Dava como exemplo a oposição pública do Tribunal de Contas a uma proposta de lei do Governo visando a alteração das suas competências, permitindo às autarquias e serviços públicos dispensar os contratos acima de 10 milhões de euros de fiscalização prévia pelo Tribunal, desde que tenham mecanismos de controlo internos que incluam auditorias periódicas.
Tratava-se de uma alteração tranquila, visando agilizar um processo moroso dentro do próprio Tribunal, apenas mudando a sede de controle daqueles dinheiros públicos. A injustificada reacção do Tribunal de Contas cujo exercício é, aliás, definido pelo Parlamento, prefigurou-se como uma forma clara de se arrogar o poder de determinar o âmbito das suas próprias funções.

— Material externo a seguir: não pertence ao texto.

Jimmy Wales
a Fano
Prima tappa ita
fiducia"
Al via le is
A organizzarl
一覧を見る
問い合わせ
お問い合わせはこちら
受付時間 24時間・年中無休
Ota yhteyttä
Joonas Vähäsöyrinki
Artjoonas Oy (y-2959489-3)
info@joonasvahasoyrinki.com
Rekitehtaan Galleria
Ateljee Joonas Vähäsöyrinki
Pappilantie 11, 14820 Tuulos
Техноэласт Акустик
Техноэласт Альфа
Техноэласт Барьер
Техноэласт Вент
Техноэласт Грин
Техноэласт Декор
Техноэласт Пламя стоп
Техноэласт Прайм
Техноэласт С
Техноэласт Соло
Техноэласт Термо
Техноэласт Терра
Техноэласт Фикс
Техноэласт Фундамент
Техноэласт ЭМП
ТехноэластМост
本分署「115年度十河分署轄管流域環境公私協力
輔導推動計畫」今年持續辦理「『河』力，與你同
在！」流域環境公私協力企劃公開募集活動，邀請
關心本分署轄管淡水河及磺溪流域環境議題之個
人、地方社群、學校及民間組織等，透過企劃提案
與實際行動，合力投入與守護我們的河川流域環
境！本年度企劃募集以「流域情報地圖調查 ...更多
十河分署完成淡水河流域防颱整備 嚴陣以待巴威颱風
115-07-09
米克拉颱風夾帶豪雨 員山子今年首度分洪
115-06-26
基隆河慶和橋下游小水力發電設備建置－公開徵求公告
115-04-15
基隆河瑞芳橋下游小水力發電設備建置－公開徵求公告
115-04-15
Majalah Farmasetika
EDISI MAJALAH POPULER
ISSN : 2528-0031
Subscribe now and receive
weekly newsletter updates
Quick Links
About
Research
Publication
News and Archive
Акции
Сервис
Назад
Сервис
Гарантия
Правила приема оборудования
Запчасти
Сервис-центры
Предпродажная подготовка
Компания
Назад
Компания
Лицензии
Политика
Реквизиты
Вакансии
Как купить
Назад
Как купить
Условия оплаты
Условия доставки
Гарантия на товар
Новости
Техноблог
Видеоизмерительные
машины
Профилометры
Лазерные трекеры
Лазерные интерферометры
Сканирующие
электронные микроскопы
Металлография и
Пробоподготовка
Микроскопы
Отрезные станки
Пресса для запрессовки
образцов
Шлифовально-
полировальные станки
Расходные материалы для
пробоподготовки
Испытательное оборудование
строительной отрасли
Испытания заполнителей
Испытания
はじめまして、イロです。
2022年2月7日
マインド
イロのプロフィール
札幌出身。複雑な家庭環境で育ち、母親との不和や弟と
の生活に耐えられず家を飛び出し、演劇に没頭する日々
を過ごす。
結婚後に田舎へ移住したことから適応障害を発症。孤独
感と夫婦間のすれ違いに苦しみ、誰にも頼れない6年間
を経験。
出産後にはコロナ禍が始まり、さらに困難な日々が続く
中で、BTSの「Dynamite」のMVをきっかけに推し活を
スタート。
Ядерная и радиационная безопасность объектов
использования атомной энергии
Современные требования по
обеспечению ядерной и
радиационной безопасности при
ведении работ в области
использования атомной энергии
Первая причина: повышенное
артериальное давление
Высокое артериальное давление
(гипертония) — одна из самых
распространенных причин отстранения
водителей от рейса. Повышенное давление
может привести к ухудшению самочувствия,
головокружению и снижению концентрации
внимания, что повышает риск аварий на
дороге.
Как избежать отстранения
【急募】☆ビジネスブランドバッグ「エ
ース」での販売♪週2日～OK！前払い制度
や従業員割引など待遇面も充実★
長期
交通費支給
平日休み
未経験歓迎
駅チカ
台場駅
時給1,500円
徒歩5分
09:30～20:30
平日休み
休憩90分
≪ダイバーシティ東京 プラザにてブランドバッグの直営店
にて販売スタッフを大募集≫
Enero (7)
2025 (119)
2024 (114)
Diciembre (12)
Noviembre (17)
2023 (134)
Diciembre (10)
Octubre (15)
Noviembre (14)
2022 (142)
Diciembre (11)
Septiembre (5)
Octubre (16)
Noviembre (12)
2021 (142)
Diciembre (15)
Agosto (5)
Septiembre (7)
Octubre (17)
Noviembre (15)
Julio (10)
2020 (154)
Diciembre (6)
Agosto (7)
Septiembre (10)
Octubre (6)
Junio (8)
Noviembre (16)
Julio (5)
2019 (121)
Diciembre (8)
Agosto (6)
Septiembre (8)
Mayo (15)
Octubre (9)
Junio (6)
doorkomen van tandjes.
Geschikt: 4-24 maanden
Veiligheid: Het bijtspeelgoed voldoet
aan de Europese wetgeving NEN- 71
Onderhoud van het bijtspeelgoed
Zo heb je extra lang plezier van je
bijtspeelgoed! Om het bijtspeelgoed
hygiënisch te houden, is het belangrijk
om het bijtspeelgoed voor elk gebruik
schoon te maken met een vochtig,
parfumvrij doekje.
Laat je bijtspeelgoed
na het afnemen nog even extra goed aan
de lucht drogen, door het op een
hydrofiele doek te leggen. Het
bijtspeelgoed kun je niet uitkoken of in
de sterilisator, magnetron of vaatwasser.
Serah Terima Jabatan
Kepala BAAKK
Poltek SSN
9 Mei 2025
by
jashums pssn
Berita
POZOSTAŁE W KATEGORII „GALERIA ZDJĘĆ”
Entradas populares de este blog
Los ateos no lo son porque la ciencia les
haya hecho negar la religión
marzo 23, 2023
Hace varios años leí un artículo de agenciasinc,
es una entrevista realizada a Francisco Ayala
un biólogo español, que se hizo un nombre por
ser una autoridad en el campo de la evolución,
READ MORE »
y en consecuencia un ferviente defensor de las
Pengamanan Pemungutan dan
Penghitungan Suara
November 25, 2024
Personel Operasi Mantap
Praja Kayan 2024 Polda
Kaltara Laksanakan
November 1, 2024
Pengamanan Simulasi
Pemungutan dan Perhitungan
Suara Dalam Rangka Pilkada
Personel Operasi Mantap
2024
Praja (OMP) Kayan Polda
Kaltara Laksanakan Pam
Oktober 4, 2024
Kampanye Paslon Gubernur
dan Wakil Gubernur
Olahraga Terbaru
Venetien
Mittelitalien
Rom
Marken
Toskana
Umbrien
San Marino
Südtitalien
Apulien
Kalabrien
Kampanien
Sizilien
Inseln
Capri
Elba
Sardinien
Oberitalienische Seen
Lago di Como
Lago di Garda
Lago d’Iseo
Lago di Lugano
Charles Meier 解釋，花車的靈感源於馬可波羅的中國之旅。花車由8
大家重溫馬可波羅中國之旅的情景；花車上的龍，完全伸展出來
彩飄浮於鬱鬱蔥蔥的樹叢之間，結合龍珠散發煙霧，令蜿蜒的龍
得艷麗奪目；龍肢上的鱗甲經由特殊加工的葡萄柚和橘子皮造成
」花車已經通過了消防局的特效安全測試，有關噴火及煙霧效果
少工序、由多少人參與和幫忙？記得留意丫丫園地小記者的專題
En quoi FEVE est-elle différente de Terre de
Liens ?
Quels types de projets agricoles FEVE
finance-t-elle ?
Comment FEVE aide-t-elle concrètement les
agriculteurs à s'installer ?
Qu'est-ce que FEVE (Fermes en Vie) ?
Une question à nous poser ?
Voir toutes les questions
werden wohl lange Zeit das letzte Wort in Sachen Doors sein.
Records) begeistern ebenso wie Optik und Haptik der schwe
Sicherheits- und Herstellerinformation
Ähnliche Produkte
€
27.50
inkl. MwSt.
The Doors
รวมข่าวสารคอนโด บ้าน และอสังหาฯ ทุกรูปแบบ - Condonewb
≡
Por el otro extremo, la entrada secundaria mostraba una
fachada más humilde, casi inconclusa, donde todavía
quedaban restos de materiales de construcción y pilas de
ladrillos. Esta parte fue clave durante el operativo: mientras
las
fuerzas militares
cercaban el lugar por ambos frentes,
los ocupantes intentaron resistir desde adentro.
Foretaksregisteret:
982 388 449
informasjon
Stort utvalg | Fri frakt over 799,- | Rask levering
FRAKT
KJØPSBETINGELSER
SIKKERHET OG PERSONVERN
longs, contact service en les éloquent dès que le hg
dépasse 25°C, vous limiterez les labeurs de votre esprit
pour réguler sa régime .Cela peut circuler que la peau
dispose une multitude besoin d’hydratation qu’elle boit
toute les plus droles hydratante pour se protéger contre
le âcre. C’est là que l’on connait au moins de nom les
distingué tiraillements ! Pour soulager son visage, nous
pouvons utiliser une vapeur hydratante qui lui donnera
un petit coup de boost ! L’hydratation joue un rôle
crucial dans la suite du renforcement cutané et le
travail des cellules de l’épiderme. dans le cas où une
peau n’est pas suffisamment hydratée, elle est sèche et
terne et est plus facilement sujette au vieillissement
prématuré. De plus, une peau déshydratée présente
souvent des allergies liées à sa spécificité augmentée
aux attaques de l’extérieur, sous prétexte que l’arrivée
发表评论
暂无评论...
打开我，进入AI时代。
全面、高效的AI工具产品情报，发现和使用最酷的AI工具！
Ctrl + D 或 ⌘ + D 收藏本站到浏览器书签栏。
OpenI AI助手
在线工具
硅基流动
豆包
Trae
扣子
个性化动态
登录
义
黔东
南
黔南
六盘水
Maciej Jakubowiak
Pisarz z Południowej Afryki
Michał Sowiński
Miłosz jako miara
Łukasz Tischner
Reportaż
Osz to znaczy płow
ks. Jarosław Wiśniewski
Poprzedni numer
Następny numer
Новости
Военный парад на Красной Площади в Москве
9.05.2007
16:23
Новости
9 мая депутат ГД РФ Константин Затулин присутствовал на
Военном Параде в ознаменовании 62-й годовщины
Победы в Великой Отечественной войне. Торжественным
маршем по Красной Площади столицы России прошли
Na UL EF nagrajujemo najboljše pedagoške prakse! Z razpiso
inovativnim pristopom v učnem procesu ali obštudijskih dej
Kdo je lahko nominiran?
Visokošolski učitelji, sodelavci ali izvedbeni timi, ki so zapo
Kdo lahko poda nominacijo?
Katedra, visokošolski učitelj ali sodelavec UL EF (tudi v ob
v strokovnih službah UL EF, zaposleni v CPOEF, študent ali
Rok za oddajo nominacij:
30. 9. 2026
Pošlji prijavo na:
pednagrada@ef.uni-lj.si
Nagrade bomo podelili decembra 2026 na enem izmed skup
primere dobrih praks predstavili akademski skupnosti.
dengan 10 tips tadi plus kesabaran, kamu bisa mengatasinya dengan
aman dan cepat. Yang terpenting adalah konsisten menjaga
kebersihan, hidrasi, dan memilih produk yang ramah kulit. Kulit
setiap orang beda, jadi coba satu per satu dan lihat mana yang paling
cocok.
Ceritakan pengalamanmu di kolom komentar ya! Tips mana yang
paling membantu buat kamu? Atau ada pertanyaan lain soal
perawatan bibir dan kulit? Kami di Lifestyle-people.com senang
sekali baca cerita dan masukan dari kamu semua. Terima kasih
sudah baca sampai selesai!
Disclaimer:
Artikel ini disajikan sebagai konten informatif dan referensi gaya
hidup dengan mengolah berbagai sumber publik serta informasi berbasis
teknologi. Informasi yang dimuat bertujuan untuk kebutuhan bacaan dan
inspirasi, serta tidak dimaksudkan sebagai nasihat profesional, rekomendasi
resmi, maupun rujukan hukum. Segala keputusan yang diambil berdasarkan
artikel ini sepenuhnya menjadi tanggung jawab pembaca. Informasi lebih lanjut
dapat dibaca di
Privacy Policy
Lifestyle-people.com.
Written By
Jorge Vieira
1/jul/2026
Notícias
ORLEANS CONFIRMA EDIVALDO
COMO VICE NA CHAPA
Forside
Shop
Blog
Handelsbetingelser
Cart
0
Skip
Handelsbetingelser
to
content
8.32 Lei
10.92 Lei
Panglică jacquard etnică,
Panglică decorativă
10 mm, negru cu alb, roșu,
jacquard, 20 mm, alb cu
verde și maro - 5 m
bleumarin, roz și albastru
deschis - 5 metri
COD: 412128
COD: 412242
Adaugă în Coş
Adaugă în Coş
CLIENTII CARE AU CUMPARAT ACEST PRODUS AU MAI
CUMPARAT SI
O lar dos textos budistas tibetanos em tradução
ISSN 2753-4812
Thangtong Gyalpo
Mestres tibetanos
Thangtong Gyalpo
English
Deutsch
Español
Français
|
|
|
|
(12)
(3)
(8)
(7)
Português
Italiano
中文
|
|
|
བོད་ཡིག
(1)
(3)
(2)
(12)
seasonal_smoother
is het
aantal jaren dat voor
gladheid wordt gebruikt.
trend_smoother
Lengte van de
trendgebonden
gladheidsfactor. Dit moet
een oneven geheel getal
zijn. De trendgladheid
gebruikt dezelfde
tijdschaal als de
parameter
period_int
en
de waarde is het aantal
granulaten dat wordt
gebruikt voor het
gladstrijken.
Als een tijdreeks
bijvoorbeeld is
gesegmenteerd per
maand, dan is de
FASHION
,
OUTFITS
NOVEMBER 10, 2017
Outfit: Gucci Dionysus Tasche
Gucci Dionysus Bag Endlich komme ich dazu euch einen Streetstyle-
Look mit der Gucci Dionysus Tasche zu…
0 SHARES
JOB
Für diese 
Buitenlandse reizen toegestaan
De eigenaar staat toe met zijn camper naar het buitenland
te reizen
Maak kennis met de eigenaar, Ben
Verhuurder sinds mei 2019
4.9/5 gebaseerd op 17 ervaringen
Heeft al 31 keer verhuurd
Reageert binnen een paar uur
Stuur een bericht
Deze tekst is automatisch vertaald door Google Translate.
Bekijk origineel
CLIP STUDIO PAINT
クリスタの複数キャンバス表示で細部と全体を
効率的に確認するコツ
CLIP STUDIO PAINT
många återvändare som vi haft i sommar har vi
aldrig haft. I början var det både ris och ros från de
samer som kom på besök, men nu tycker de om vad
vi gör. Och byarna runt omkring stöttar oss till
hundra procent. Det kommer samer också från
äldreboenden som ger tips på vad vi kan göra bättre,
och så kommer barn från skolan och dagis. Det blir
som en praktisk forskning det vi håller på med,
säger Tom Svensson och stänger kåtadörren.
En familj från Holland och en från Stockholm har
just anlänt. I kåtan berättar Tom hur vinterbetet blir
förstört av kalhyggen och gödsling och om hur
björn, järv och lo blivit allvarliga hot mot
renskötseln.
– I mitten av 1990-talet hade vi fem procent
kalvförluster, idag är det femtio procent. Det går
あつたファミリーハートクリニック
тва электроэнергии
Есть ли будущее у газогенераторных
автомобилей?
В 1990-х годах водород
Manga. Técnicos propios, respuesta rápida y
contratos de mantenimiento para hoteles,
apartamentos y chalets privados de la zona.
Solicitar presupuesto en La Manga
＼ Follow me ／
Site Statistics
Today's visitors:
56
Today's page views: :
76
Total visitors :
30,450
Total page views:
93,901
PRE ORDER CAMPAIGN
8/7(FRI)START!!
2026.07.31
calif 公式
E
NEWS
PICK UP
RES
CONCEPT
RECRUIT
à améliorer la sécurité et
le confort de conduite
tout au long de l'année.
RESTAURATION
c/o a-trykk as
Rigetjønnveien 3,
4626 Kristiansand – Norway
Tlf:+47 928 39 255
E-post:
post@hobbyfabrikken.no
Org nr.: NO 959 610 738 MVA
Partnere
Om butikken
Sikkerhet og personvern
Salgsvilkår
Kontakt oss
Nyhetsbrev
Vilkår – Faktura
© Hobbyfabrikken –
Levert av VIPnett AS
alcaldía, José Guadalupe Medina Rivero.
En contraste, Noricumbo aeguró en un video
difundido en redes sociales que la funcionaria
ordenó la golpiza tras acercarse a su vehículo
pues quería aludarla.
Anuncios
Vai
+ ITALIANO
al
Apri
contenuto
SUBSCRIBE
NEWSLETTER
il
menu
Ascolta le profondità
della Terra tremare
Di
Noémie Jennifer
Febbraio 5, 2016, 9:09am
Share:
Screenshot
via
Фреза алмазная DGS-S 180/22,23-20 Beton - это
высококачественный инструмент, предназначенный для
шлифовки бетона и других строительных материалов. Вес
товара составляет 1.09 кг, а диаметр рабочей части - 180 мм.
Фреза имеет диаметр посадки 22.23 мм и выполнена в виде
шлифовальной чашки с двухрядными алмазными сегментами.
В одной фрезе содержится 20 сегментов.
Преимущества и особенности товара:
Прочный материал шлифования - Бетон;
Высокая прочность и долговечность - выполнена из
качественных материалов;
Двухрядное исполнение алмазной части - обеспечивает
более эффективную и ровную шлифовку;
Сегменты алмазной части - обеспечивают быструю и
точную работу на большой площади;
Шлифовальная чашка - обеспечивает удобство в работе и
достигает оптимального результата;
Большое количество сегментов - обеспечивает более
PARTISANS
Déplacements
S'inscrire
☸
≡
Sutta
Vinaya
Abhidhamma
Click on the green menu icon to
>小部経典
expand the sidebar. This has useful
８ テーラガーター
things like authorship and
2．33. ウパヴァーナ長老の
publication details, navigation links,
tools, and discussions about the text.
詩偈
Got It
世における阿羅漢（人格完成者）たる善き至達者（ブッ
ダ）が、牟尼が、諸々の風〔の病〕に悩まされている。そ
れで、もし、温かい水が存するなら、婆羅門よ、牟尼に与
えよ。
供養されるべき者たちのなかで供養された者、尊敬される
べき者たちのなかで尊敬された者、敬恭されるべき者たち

Não se trata de exemplo único.
Em recente discurso no Instituto da Conservação da Natureza, que também tutela, o Ministro da Agricultura aludia à obrigação de qualquer serviço público ser rápido, proativo e respeitar a lei, considerando ainda que “os objetivos da sustentabilidade devem ser compatibilizados com os da coesão territorial, da competitividade”, tantas vezes postos em causa por interpretações fundamentalistas que violam o sentido da lei. E dava como exemplo a proibição de construção em certas zonas de pastoreio de um mero estábulo de acolhimento ao gado e aos pastores, aliás aí os maiores protectores da natureza. Mas estas palavras de puro bom senso foram de imediato deturpadas e contestadas por elementos do ICNF, organismos e especialistas do ambiente que viram aí uma intenção clara de diminuição dos seus poderes.
São estes grupos de pressão de burocratas e tecnocratas associados quem mais se opõe a qualquer reforma da Administração Pública, logo acorrentando partidos e deputados da oposição disponíveis a ceder-lhes o seu poder soberano. “Tem que ser o ambiente a ditar as regras ambientais”, logo um partido político declarou, desvalorizando por completo a sua função política. E assim, por ignorância ou delírio oposicionista, muitos políticos vão fazendo ressurgir o velho estado corporativo.
As corporações instaladas ditam as políticas e o poder eleito serve de notário.